SIMALUNGUN |Update24News.id – Kinerja produksi PT Perkebunan Nusantara IV (PTPN IV) Regional II melalui Kebun Bah Birung Ulu menunjukkan capaian signifikan pada Triwulan I Tahun 2026. Produksi Tandan Buah Segar (TBS) periode Januari–Maret tercatat mencapai 10.912.870 kilogram, melampaui target RKAP sebesar 9.742.000 kilogram.
Manajer Kebun Bah Birung Ulu, Yuna Shaund H.S. Damanik, didampingi stafnya Bobby YF Saragih, menyampaikan bahwa capaian tersebut merupakan hasil kerja kolektif seluruh lini operasional.
“Ini hasil sinergi dari hulu ke hilir, mulai dari panen, pengolahan hingga pengawasan. Kami terus mendorong efisiensi dan peningkatan kualitas agar tren positif ini berkelanjutan,” ujar Yuna, Selasa (7/4/2026).
Tak hanya dari sisi volume produksi, peningkatan juga terlihat pada rendemen minyak sawit yang mencapai 25,02 persen, naik dari periode yang sama tahun sebelumnya sebesar 24,97 persen. Sementara itu, rendemen inti sawit mengalami sedikit penurunan menjadi 4,07 persen dari sebelumnya 4,11 persen.
Sebagai perbandingan, pada Triwulan I 2025, produksi Kebun Bah Birung Ulu tercatat sebesar 9.572.910 kilogram, menunjukkan tren pertumbuhan yang konsisten di tahun berjalan.
Pernyataan tersebut disampaikan dalam rangkaian kegiatan halal bihalal dan syukuran ulang tahun PTPN Group yang digelar di Afdeling IV Kebun Bah Birung Ulu. Kegiatan itu juga diisi dengan pemberian santunan kepada anak yatim serta makan bersama karyawan.

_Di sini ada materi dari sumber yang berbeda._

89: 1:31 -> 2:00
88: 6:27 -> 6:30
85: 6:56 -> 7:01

Menurut Yuna, capaian ini mencerminkan komitmen perusahaan dalam menjaga stabilitas produksi sekaligus meningkatkan daya saing di sektor perkebunan kelapa sawit.

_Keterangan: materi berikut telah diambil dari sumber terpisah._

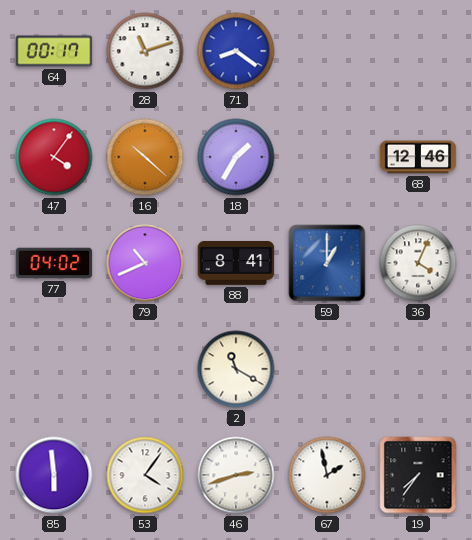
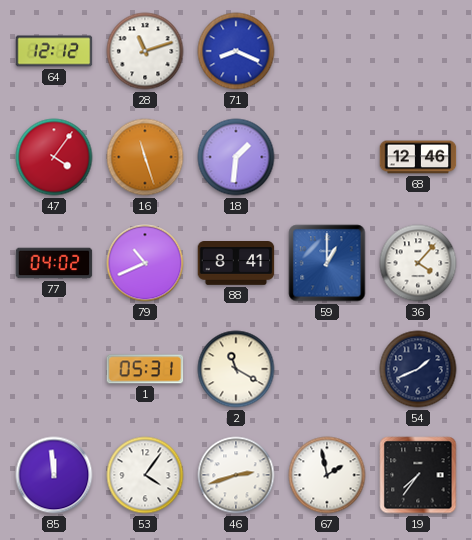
64: 00:17 -> 12:12
71: 8:21 -> 8:19
16: 10:22 -> 11:27
18: 1:35 -> 1:31
36: 4:04 -> 4:07
1: none -> 05:31
54: none -> 1:41
85: 5:59 -> 11:59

Ke depan, manajemen berencana memperkuat efisiensi operasional, meningkatkan kualitas panen, serta menerapkan sistem pengamanan terpadu guna menjaga kesinambungan produksi hingga akhir tahun 2026.
Sementara itu, Asisten Personalia Kebun (APK) Bah Birung Ulu, Bobby YF Saragih, menekankan pentingnya faktor keamanan dalam mendukung produktivitas.
“Kami mengoptimalkan peran PAM Swakarsa dengan melibatkan karyawan secara aktif. Ini membangun rasa tanggung jawab bersama dalam menjaga aset dan hasil produksi,” ungkapnya.
Ia menambahkan, sistem pengamanan internal yang solid turut menciptakan lingkungan kerja yang kondusif serta memperkuat solidaritas antar karyawan.
“Keamanan yang terjaga adalah fondasi utama kontinuitas produksi,” tegasnya.